In a similar case in the consumer realm, Under Armour’s MyFitnessPal service was compromised earlier this year. The company’s popular fitness tracker handles routine information like names, addresses and ages, and it tracks users’ diet and exercise—the kind of information that seems benign on the surface but can be used for targeted marketing campaigns or even phishing and social engineering attacks.

Today on social media, there’s a wealth of that same kind of seemingly harmless information. Where do you get coffee every day? What airlines do you choose? What apps are you using? Where do you work? 

In some ways, this is far more dangerous than what would originally be considered personally identifiable information, but there’s no regulation that says that any of it needs to be secured—plus most of it is being provided voluntarily. 
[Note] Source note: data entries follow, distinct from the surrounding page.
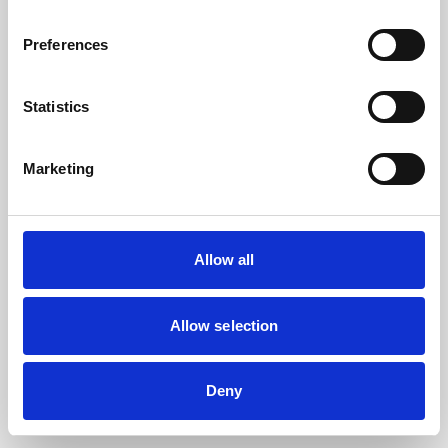
the browser console for more information).
Preferences
Statistics
Marketing
Allow all
Allow selection
Deny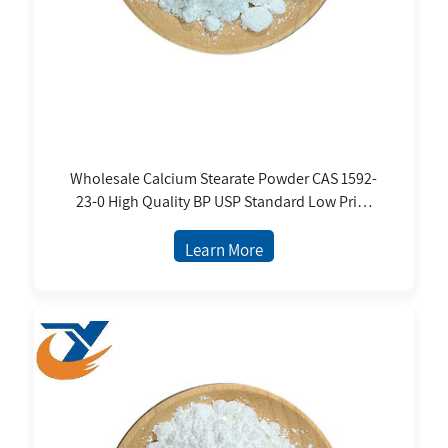
Wholesale Calcium Stearate Powder CAS 1592-
23-0 High Quality BP USP Standard Low Price
From Manufacture
Learn More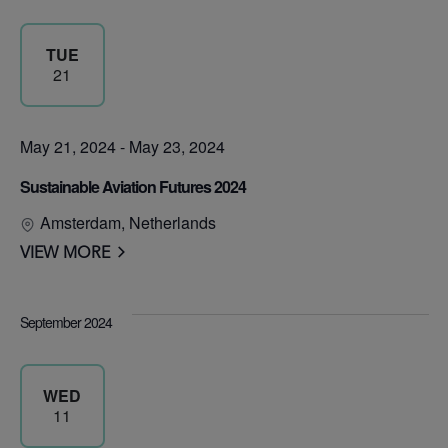
TUE
21
May 21, 2024
-
May 23, 2024
Sustainable Aviation Futures 2024
Amsterdam, Netherlands
VIEW MORE
September 2024
WED
11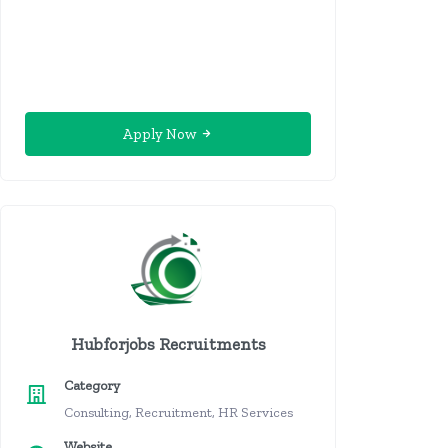
Apply Now
Hubforjobs Recruitments
Category
Consulting, Recruitment, HR Services
Website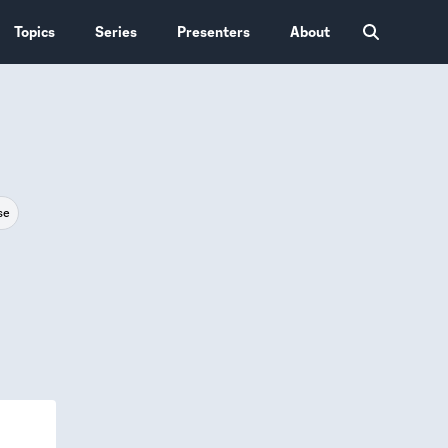
Topics
Series
Presenters
About
se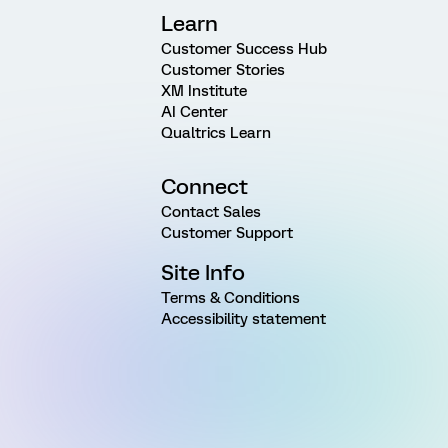
Learn
Customer Success Hub
Customer Stories
XM Institute
AI Center
Qualtrics Learn
Connect
Contact Sales
Customer Support
Site Info
Terms & Conditions
Accessibility statement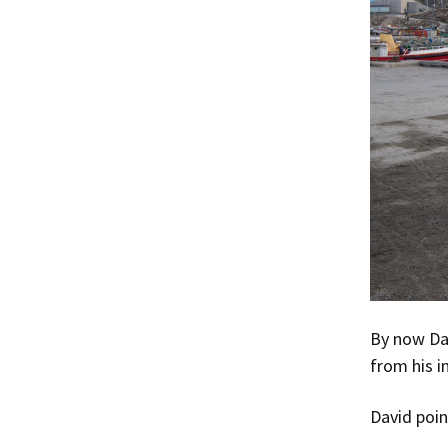
By now Dav
from his i
David poin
Personally, I’m using more than 100 apps that do different things. And I don’t want to give up any of them. The goals of digital transformation—making people’s lives more convenient, giving businesses and government entities new tools to connect with people—are ultimately productive. 

But for those of us in the security industry, we need to think about the negative consequences of how this data could be used. As digital transformation continues, our reclassification of what we consider personally identifiable or sensitive should evolve with it. 

As every new service comes online, the data set becomes larger and the ability to correlate with a growing number of data sources becomes easier, exponentially increasing the value of the information and the potential ways it can be used against you. Protecting people, businesses and institutions in this new world means understanding the nature of each digital data source and the motivations of those who may seek to compromise it.